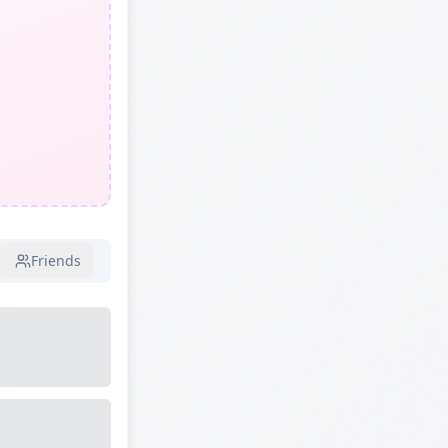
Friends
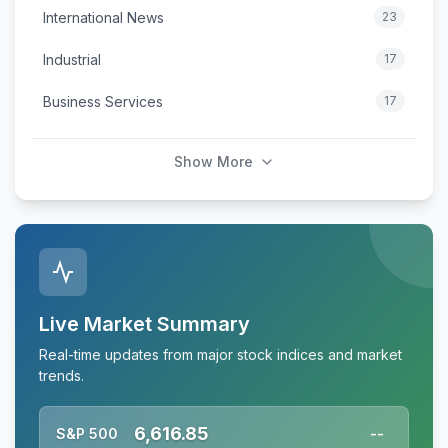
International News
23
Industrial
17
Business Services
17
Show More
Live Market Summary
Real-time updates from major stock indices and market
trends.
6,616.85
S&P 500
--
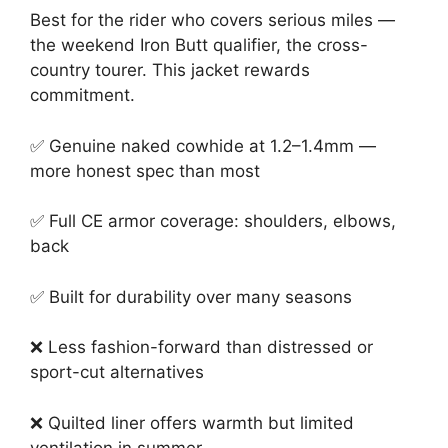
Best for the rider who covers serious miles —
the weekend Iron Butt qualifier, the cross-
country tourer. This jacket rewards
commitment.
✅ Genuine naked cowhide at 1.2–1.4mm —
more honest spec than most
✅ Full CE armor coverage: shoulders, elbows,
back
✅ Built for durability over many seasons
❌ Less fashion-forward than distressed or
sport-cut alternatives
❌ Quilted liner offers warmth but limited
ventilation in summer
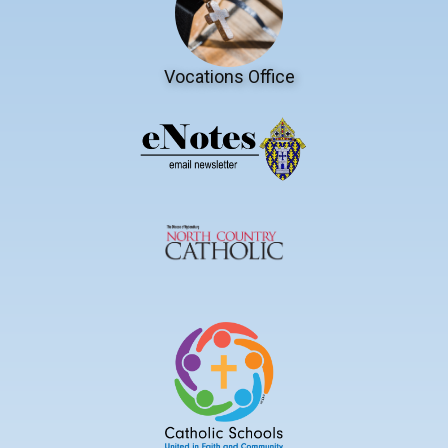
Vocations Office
==
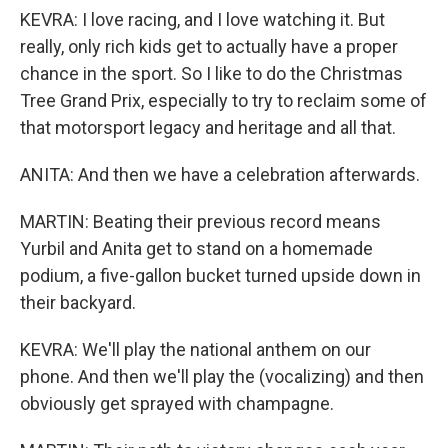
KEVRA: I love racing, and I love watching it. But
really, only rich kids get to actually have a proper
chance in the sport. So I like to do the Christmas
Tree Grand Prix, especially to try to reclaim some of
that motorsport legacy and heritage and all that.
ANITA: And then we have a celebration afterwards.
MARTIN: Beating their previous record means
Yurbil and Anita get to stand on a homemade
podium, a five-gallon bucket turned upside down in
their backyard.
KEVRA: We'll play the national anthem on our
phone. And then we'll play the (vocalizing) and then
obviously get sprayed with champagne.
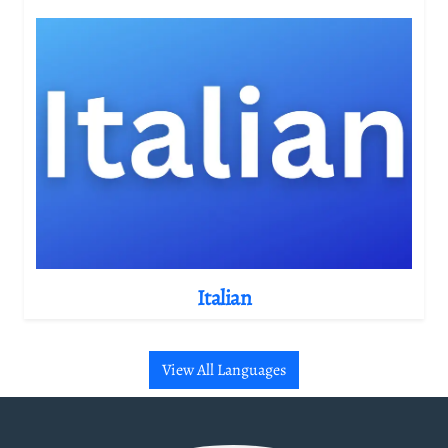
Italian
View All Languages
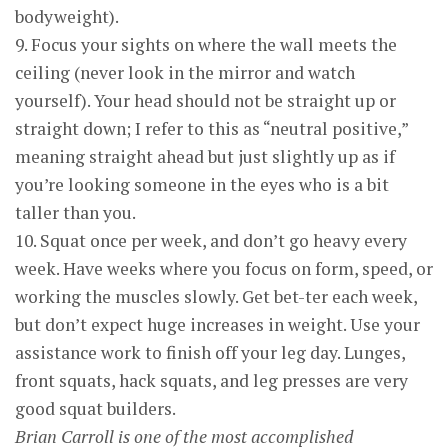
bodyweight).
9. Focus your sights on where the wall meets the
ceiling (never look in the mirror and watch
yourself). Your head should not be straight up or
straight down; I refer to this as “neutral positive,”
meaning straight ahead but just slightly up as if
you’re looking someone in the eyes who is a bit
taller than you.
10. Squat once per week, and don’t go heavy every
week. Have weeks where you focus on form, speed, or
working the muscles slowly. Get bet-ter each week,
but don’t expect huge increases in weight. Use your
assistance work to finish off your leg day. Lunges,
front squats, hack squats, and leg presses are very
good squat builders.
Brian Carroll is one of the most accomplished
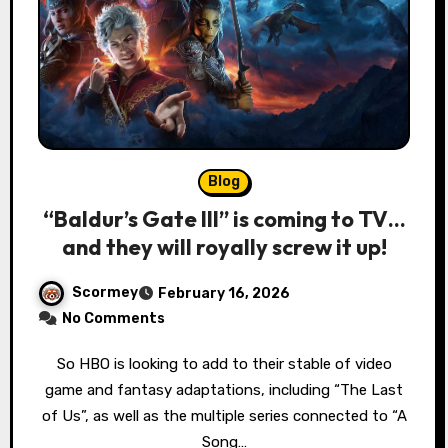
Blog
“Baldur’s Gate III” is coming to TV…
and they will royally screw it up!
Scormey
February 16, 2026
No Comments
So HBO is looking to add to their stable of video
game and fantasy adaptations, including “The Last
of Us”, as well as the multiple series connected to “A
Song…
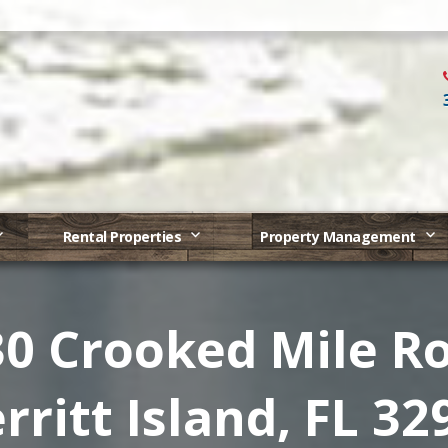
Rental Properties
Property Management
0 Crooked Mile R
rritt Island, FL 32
...
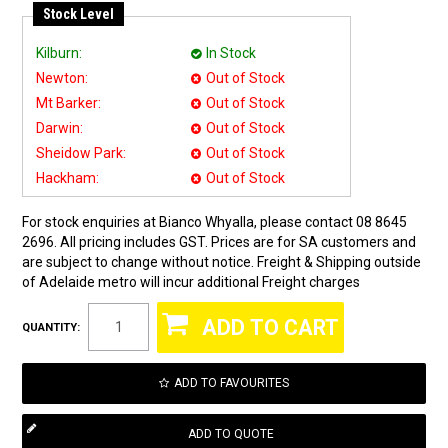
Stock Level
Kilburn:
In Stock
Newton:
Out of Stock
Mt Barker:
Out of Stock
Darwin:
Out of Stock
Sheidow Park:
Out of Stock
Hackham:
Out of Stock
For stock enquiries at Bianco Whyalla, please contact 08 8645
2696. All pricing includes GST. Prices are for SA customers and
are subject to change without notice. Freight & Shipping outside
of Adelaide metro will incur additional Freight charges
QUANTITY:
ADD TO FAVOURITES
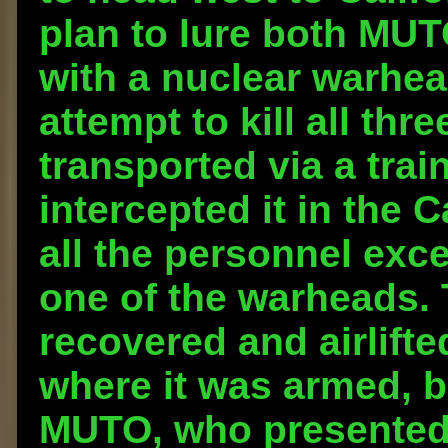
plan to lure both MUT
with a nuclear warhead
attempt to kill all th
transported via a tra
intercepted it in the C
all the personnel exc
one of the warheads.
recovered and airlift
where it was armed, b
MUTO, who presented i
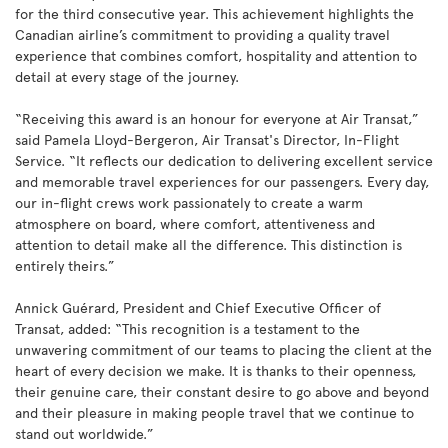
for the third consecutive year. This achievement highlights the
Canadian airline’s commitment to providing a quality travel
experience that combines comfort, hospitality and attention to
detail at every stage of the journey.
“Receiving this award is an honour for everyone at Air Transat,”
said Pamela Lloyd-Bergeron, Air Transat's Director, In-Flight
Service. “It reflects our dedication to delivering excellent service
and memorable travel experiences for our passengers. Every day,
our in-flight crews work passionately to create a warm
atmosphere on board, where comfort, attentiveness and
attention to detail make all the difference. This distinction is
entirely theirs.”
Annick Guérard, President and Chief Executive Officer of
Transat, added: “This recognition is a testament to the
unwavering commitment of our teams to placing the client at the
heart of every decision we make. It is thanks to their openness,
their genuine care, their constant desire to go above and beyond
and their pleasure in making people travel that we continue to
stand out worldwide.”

■ What you are asked to do ■
Line for line, output the entries above from the line with "front squats, hack" to the line with "rritt Island, FL 32", both included, and nothing more. Skip pictures.

■ Completed exercise ■
front squats, hack squats, and leg presses are very
good squat builders.
Brian Carroll is one of the most accomplished
Blog
“Baldur’s Gate III” is coming to TV…
and they will royally screw it up!
Scormey
February 16, 2026
No Comments
So HBO is looking to add to their stable of video
game and fantasy adaptations, including “The Last
of Us”, as well as the multiple series connected to “A
Song…
Rental Properties
Property Management
0 Crooked Mile R
rritt Island, FL 32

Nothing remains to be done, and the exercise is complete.